Gus Dur mengakui bila secara fisik kaum adam lebih kuat (tegak) daripada kaum hawa, karena itu laki-laki bertanggung jawab secara fisik atas keselamatan perempuan. Karenanya, perbedaan kekuatan ini hanya bersifat biologis. Sedangkan secara psikologis, tidak ada perbedaan antara laki-laki ataupun perempuan, dan ini bergantung pada masing-masing individu.

Tentang Kehambaan Perempuan

Gus Dur ingin menyatakan bahwa ia ingin meluruskan pandangan tentang posisi perempuan agar hak lelaki dan hak perempuan menjadi semakin berimbang. Ia memetik firman Allah dalam al-Quran “Sesungguhnya aku ciptakan kalian sebagai laki-laki dan perempuan” (Al-Hujurat : 13). Menurutnya, ayat ini mengisyaratkan persamaan hak antara laki-laki dan perempuan, adapun perbedaan keduanya hanya bersifat biologis. Oleh karena itu, menurut Gus Dur, persamaan hak antara laki-laki dan perempuan adalah nilai Islam.

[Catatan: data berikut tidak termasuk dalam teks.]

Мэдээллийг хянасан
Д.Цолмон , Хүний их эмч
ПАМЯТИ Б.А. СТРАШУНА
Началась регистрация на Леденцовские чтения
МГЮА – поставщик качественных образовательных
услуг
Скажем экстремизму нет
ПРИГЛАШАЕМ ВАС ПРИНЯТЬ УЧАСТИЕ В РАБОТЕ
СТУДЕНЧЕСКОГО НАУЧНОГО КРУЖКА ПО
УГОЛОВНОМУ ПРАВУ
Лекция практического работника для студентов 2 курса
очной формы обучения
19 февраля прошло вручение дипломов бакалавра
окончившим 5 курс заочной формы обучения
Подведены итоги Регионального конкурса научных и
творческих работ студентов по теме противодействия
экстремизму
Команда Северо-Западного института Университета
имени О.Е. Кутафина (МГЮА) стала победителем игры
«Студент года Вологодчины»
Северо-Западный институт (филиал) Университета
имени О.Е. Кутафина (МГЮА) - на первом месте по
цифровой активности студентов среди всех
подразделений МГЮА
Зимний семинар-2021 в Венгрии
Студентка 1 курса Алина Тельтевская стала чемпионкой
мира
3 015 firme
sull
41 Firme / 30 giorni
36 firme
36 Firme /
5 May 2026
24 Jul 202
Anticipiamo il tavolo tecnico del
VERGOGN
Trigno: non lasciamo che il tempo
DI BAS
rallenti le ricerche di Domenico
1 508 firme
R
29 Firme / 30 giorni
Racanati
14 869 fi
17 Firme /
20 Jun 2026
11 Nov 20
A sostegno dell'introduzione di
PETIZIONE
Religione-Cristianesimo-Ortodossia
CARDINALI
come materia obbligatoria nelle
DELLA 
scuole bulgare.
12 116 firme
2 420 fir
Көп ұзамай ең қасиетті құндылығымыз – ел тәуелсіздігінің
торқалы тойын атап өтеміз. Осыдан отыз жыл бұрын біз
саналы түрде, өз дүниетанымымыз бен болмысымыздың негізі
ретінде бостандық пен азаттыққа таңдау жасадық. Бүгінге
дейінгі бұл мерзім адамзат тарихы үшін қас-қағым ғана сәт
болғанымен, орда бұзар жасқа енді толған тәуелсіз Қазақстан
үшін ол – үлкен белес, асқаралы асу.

Gus Dur lebih menekankan unsur ‘kemanusiaan’ daripada mempermasalahkan jenis kelamin. Perempuan sebagai ‘manusia’ memiliki hak yang sama secara berimbang dengan laki-laki sebagai manusia. Ketika masing-masing manusia, baik lelaki maupun perempuan, adalah sama di mata Allah Swt, serta memiliki potensi yang sama untuk mendapatkan apa yang mereka usahakan di mata Allah Swt, Gus Dur lebih memandang perempuan sebagai wanita yang utuh.  

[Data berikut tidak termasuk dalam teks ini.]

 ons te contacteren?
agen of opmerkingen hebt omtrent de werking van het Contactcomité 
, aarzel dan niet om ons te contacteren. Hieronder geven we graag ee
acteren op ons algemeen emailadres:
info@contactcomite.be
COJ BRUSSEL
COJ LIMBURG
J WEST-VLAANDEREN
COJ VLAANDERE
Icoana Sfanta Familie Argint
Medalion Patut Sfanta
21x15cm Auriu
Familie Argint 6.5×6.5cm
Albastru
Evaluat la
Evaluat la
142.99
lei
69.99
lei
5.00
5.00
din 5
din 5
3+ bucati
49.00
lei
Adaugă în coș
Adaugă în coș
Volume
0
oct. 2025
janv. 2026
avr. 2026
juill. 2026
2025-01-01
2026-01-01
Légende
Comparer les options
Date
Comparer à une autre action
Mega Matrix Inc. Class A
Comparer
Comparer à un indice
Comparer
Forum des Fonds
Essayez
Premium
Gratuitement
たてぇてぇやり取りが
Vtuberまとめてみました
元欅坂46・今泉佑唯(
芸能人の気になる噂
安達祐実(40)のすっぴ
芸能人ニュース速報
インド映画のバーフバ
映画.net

Tentang Kepemimpinan Perempuan

Gus Dur, dalam tulisannya, pernah menceritakan bahwa sewaktu menjadi ketua PBNU pernah didatangi seorang ulama Pakistan yang meminta agar Gus Dur mau membacakan al-Fatihah demi keselamatan rakyat Pakistan yang saat itu dipimpin seorang perempuan; Benazir Bhuto. Ulama tersebut mengatakan, “Bukankah Rasulullah Saw bersabda tidak akan pernah sukses sebuah kaum yang menyerahkan kepemimpinannya pada wanita?” Gus Dur kemudian menekankan bahwa untuk mengkaji dan memahami sebuah hadist, mutlak diperlukan informasi yang memadai mengenai latar belakang kejadian yang melingkupi teks hadist tersebut.

Dalam hal ini Gus Dur ingin mengungkapkan bahwa gagal atau tidaknya benazir Bhuto dalam memimpin Pakistan menuju perkembangan yang lebih baik, juga tergantung dari penerimaan para mayoritas laki-laki yang berada di bawah kepemimpinannya.  Tentang ayat “Lelaki lebih kuat atas perempuan (An-Nisa : 34), Gus Dur lebih memilih penafsiran bahwa lelaki bertanggungjawab fisik atas keselamatan wanita. Hal ini berbeda dengan penafsiran yang umum dipakai ulama tradisi kitab bahwa lelaki lebih pantas menjadi pemimpin.

Inilah pandangan beliau tentang perempuan. Hal tersebut bukan sebatas pemikiran dan wacana, namun benar-benar adanya dipraktikkan di dalam kehidupan dan kebijakan beliau, yang menjadi alasan mengapa kontribusi Gus Dur masih ada sampai sekarang, dan dirindukan banyak orang. Wallahu a‘lam bisshawab.   

*Penulis adalah alumnus Ma’had Aly Hasyim Asy’ari Tebuireng, saatini menempuh studi Pascasarjana di IAIN Syehk Nurjati Cirebon.